Kong, 16 juin 2026 (AIP) – L’Office ivoirien des parcs et réserves (OIPR), à travers son secteur de Kong, a organisé samedi 13 juin 2026 à Nafana, une campagne de sensibilisation destinée aux populations du canton Komala sur l’importance de la protection de l’environnement, en particulier du parc national de la Comoé.

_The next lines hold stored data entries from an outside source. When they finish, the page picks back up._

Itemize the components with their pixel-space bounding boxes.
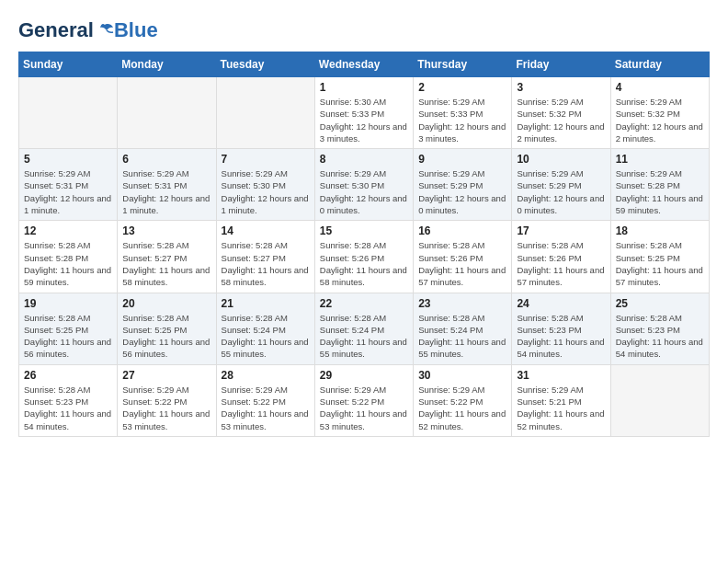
calendar-cell: 20Sunrise: 5:28 AM Sunset: 5:25 PM Dayli… (118, 293, 216, 364)
day-number: 4 (616, 81, 704, 94)
calendar-cell: 15Sunrise: 5:28 AM Sunset: 5:26 PM Dayli… (314, 221, 413, 293)
day-number: 10 (517, 153, 605, 166)
day-info: Sunrise: 5:28 AM Sunset: 5:23 PM Dayligh… (24, 384, 112, 432)
day-info: Sunrise: 5:29 AM Sunset: 5:22 PM Dayligh… (222, 384, 310, 432)
calendar-week-row: 19Sunrise: 5:28 AM Sunset: 5:25 PM Dayli… (19, 293, 710, 364)
day-info: Sunrise: 5:28 AM Sunset: 5:27 PM Dayligh… (122, 239, 210, 288)
day-info: Sunrise: 5:29 AM Sunset: 5:21 PM Dayligh… (517, 384, 605, 432)
day-number: 2 (418, 81, 506, 94)
day-info: Sunrise: 5:28 AM Sunset: 5:26 PM Dayligh… (320, 239, 408, 288)
day-info: Sunrise: 5:28 AM Sunset: 5:24 PM Dayligh… (222, 312, 310, 361)
logo-bird-icon (96, 21, 114, 40)
weekday-header-tuesday: Tuesday (216, 52, 314, 77)
day-number: 8 (320, 153, 408, 166)
calendar-cell: 17Sunrise: 5:28 AM Sunset: 5:26 PM Dayli… (512, 221, 610, 293)
calendar-cell: 21Sunrise: 5:28 AM Sunset: 5:24 PM Dayli… (216, 293, 314, 364)
day-number: 11 (616, 153, 704, 166)
calendar-cell: 11Sunrise: 5:29 AM Sunset: 5:28 PM Dayli… (610, 149, 709, 221)
day-info: Sunrise: 5:28 AM Sunset: 5:26 PM Dayligh… (517, 239, 605, 288)
day-info: Sunrise: 5:29 AM Sunset: 5:32 PM Dayligh… (517, 96, 605, 144)
day-number: 26 (24, 369, 112, 382)
day-info: Sunrise: 5:28 AM Sunset: 5:28 PM Dayligh… (24, 239, 112, 288)
day-number: 25 (616, 297, 704, 310)
day-number: 6 (122, 153, 210, 166)
day-number: 7 (222, 153, 310, 166)
calendar-cell: 30Sunrise: 5:29 AM Sunset: 5:22 PM Dayli… (414, 364, 512, 436)
calendar-cell: 3Sunrise: 5:29 AM Sunset: 5:32 PM Daylig… (512, 77, 610, 149)
calendar-header-row: SundayMondayTuesdayWednesdayThursdayFrid… (19, 52, 710, 77)
page-header: General Blue (18, 18, 710, 42)
calendar-cell (216, 77, 314, 149)
calendar-cell: 26Sunrise: 5:28 AM Sunset: 5:23 PM Dayli… (19, 364, 118, 436)
day-number: 24 (517, 297, 605, 310)
day-number: 19 (24, 297, 112, 310)
day-info: Sunrise: 5:29 AM Sunset: 5:31 PM Dayligh… (24, 167, 112, 216)
day-number: 29 (320, 369, 408, 382)
day-number: 12 (24, 224, 112, 237)
weekday-header-thursday: Thursday (414, 52, 512, 77)
day-number: 13 (122, 224, 210, 237)
calendar-cell: 19Sunrise: 5:28 AM Sunset: 5:25 PM Dayli… (19, 293, 118, 364)
weekday-header-wednesday: Wednesday (314, 52, 413, 77)
calendar-week-row: 5Sunrise: 5:29 AM Sunset: 5:31 PM Daylig… (19, 149, 710, 221)
day-info: Sunrise: 5:28 AM Sunset: 5:23 PM Dayligh… (616, 312, 704, 361)
calendar-cell: 14Sunrise: 5:28 AM Sunset: 5:27 PM Dayli… (216, 221, 314, 293)
calendar-cell: 4Sunrise: 5:29 AM Sunset: 5:32 PM Daylig… (610, 77, 709, 149)
day-info: Sunrise: 5:29 AM Sunset: 5:30 PM Dayligh… (320, 167, 408, 216)
calendar-cell: 25Sunrise: 5:28 AM Sunset: 5:23 PM Dayli… (610, 293, 709, 364)
day-number: 15 (320, 224, 408, 237)
calendar-cell: 28Sunrise: 5:29 AM Sunset: 5:22 PM Dayli… (216, 364, 314, 436)
day-number: 5 (24, 153, 112, 166)
calendar-cell: 1Sunrise: 5:30 AM Sunset: 5:33 PM Daylig… (314, 77, 413, 149)
calendar-cell: 31Sunrise: 5:29 AM Sunset: 5:21 PM Dayli… (512, 364, 610, 436)
day-number: 1 (320, 81, 408, 94)
day-info: Sunrise: 5:28 AM Sunset: 5:27 PM Dayligh… (222, 239, 310, 288)
calendar-cell: 24Sunrise: 5:28 AM Sunset: 5:23 PM Dayli… (512, 293, 610, 364)
calendar-week-row: 26Sunrise: 5:28 AM Sunset: 5:23 PM Dayli… (19, 364, 710, 436)
calendar-cell: 12Sunrise: 5:28 AM Sunset: 5:28 PM Dayli… (19, 221, 118, 293)
day-number: 3 (517, 81, 605, 94)
calendar-cell: 23Sunrise: 5:28 AM Sunset: 5:24 PM Dayli… (414, 293, 512, 364)
day-number: 9 (418, 153, 506, 166)
day-info: Sunrise: 5:29 AM Sunset: 5:28 PM Dayligh… (616, 167, 704, 216)
weekday-header-saturday: Saturday (610, 52, 709, 77)
calendar-cell: 5Sunrise: 5:29 AM Sunset: 5:31 PM Daylig… (19, 149, 118, 221)
day-info: Sunrise: 5:29 AM Sunset: 5:22 PM Dayligh… (122, 384, 210, 432)
weekday-header-monday: Monday (118, 52, 216, 77)
day-number: 28 (222, 369, 310, 382)
logo-blue: Blue (114, 18, 158, 42)
calendar-cell: 6Sunrise: 5:29 AM Sunset: 5:31 PM Daylig… (118, 149, 216, 221)
calendar-cell: 16Sunrise: 5:28 AM Sunset: 5:26 PM Dayli… (414, 221, 512, 293)
day-number: 18 (616, 224, 704, 237)
logo: General Blue (18, 18, 158, 42)
logo-general: General (18, 18, 94, 42)
calendar-cell: 7Sunrise: 5:29 AM Sunset: 5:30 PM Daylig… (216, 149, 314, 221)
day-number: 30 (418, 369, 506, 382)
weekday-header-friday: Friday (512, 52, 610, 77)
day-info: Sunrise: 5:29 AM Sunset: 5:29 PM Dayligh… (517, 167, 605, 216)
day-info: Sunrise: 5:29 AM Sunset: 5:33 PM Dayligh… (418, 96, 506, 144)
day-info: Sunrise: 5:28 AM Sunset: 5:23 PM Dayligh… (517, 312, 605, 361)
calendar-cell (118, 77, 216, 149)
calendar-cell: 22Sunrise: 5:28 AM Sunset: 5:24 PM Dayli… (314, 293, 413, 364)
calendar-cell: 13Sunrise: 5:28 AM Sunset: 5:27 PM Dayli… (118, 221, 216, 293)
day-number: 20 (122, 297, 210, 310)
day-info: Sunrise: 5:28 AM Sunset: 5:25 PM Dayligh… (616, 239, 704, 288)
day-info: Sunrise: 5:29 AM Sunset: 5:22 PM Dayligh… (418, 384, 506, 432)
day-info: Sunrise: 5:29 AM Sunset: 5:30 PM Dayligh… (222, 167, 310, 216)
day-info: Sunrise: 5:29 AM Sunset: 5:32 PM Dayligh… (616, 96, 704, 144)
day-number: 22 (320, 297, 408, 310)
calendar-cell (19, 77, 118, 149)
calendar-table: SundayMondayTuesdayWednesdayThursdayFrid… (18, 52, 710, 437)
day-number: 23 (418, 297, 506, 310)
day-info: Sunrise: 5:29 AM Sunset: 5:22 PM Dayligh… (320, 384, 408, 432)
day-number: 31 (517, 369, 605, 382)
day-number: 14 (222, 224, 310, 237)
day-number: 17 (517, 224, 605, 237)
calendar-cell: 18Sunrise: 5:28 AM Sunset: 5:25 PM Dayli… (610, 221, 709, 293)
calendar-week-row: 1Sunrise: 5:30 AM Sunset: 5:33 PM Daylig… (19, 77, 710, 149)
day-info: Sunrise: 5:28 AM Sunset: 5:24 PM Dayligh… (320, 312, 408, 361)
calendar-cell: 10Sunrise: 5:29 AM Sunset: 5:29 PM Dayli… (512, 149, 610, 221)
calendar-cell: 29Sunrise: 5:29 AM Sunset: 5:22 PM Dayli… (314, 364, 413, 436)
calendar-cell: 27Sunrise: 5:29 AM Sunset: 5:22 PM Dayli… (118, 364, 216, 436)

Cette rencontre, qui a réuni des autorités administratives, des chefs communautaires et de nombreux habitants, visait à encourager les populations à s’impliquer davantage dans la préservation de la faune et de la flore, tout en les exhortant à renoncer aux pratiques illégales telles que le braconnage, les feux de brousse et l’orpaillage clandestin.
L’adjudant-chef Aubin Gueu du cantonnement de l’OIPR a souligné l’importance de la protection de l’environnement pour le bien-être des communautés locales. « Je vous invite à devenir des alliés de l’environnement, car notre bien-être en dépend. Évitons les activités illégales à l’intérieur du parc afin de préserver ce patrimoine naturel pour les générations futures », a-t-il déclaré.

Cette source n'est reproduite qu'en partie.